America is pervasive: Every March, Twitter lights up with talk of March Madness, a huge college basketball knockout tournament, and I am gradually beginning to understand what’s fun about it. Even though I made a new hobby out of watching NBA basketball this winter (which is another story in itself), it’s not the March Madness games that caught my attention.

America is pervasive: It’s always puzzled me a little as to why American college-style clothing became such a thing in the UK, but it did, and it always made me a little happy that my American better-half has a genuine college hoodie from a real university that she, you know, actually graduated from.
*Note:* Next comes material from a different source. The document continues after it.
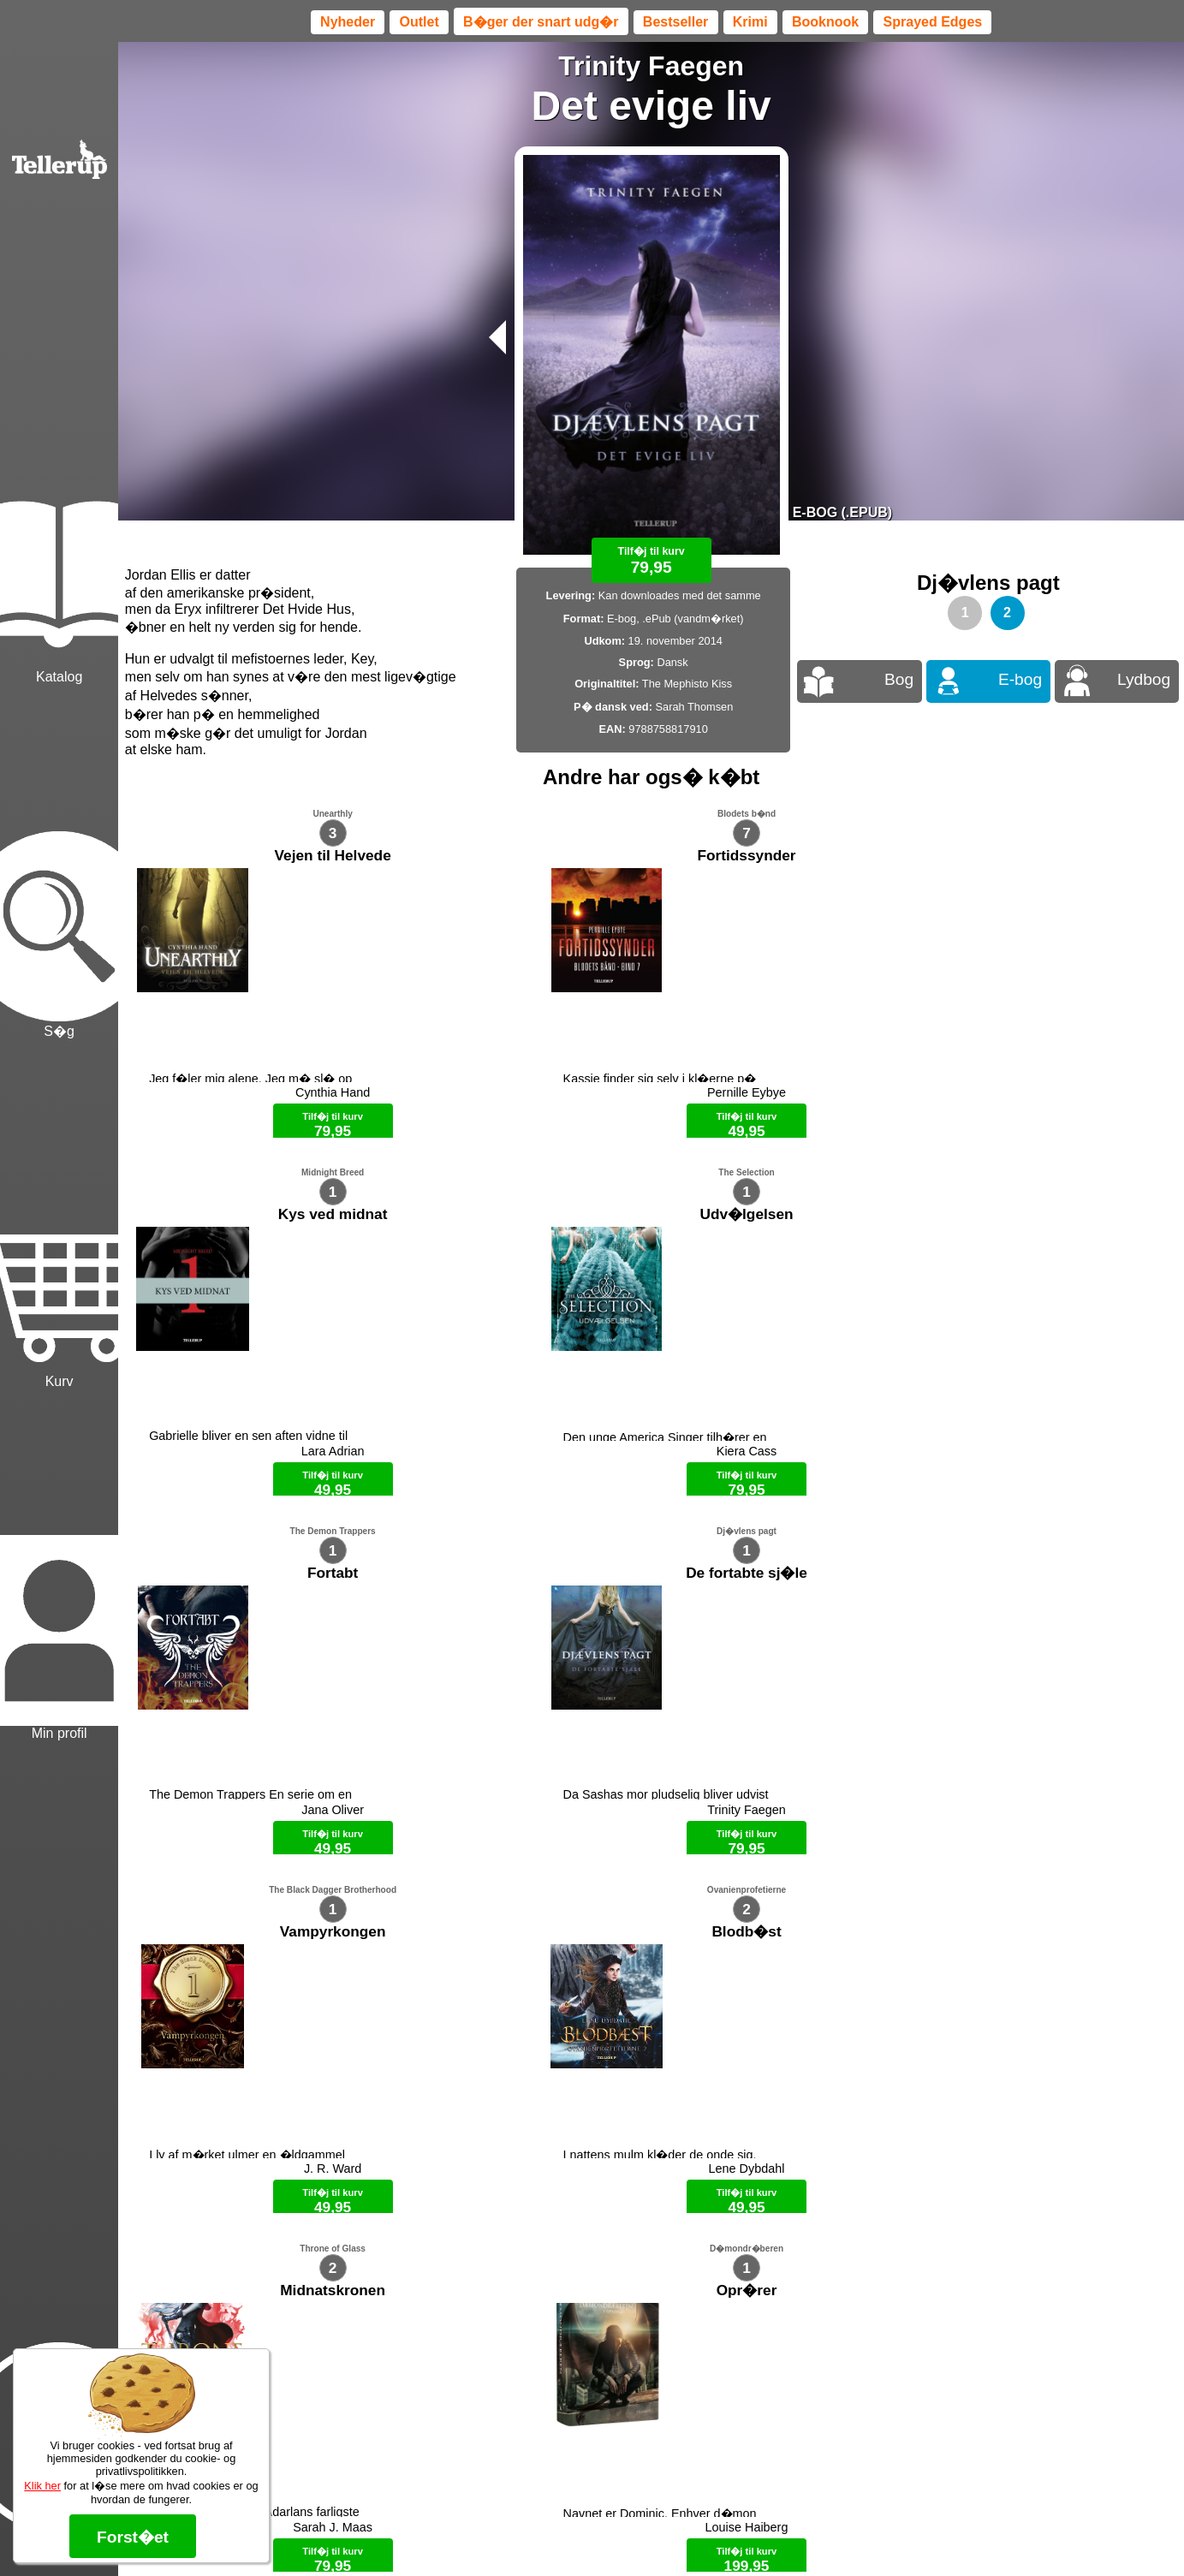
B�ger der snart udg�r (540, 22)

As I don’t really have any skin in the game(s), I learned that the fun part of March Madness is to look at the bracket. Look at all those fancy schools, with their fancy logos that the world likes to emulate in fashion. It brings me a small amount of disappointment to think that Kentucky would be full of kids in ‘UK’ hoodies, and small amount of pleasure to think that there are probably thousands of students walking around in Houston wearing sweatshirts that say ‘UH’ in massive on them.

Because I’m neither American nor someone who even made it to a bachelors programme to drop out of, it all made me feel a little left-out. What I am, though, is a capable designer, so in the spirit of March Madness, I took it upon myself to create an alma mater of my own:

University of Great Hair

Here’s a little timelapse of the design process:

Now I don’t feel so left out. The finished result:

Rickmansland Calling

It’s a slow process, but I’ve been trying to get myself out to more portfolio reviews when I can get them. I’ll usually give people cat stickers or post-it notes, but I had an idea recently to use the tiny letterpress to make some calling cards. Not business cards- I’m far too independent and self-depreciating for them – just something to give someone, to hopefully remind them they met me.

Letterpressing alone would make for a nice and somewhat-unique thing in this world, but I had an idea for how to make them more interesting. I’m constantly drawing robots doing mundane things, which I’ve combined into the cards – along with my name, I’ve letterpressed in a template for a robot, which I can fill in for the recipient based on the mood of the encounter.

As I was printing something as small as intended with my little letterpress (for once), it gave a really good deep impression on the paper stock.

Check out the tiny video I made about making these tiny cards!

Now let’s hope I can find some interesting people to give them to.

Freezing in a Heatwave

A new record cover I created is released today! It’s the debut single for a new signing to Med School Music – a chap called Lakeway. Aside from the title, I was kind of given carte blanche with the direction for this project, so I ended up creating some artwork intended to feel ‘connected’ like nerves, which I then physically froze.

I made it by hammering some carefully-placed nails into a surface I painted, then winding cotton thread between the nails (it’s all one continuous piece again!) to form the letters. I was happy with the design at that point, but it needed to represent the frozen part of the title too, so (obviously?) I put the whole thing in my kitchen’s freezer. I sprayed it with water at intervals until the ice had built up enough around the cotton threads for the lettering to solidify satisfactorially.

It hung out with the frozen peas for a couple of days while we got final approval, then for a little something extra, I timelapsed the ice melting away from it again and reversed the result, so it was becoming frozen again. Harry at Hospital Records then swept in and edited the timelapse into some nice motion graphics to accompany the track uploads to YouTube.

It’s nice to have a bit of ice-cold artwork for this long hot summer we’ve been having in Britain!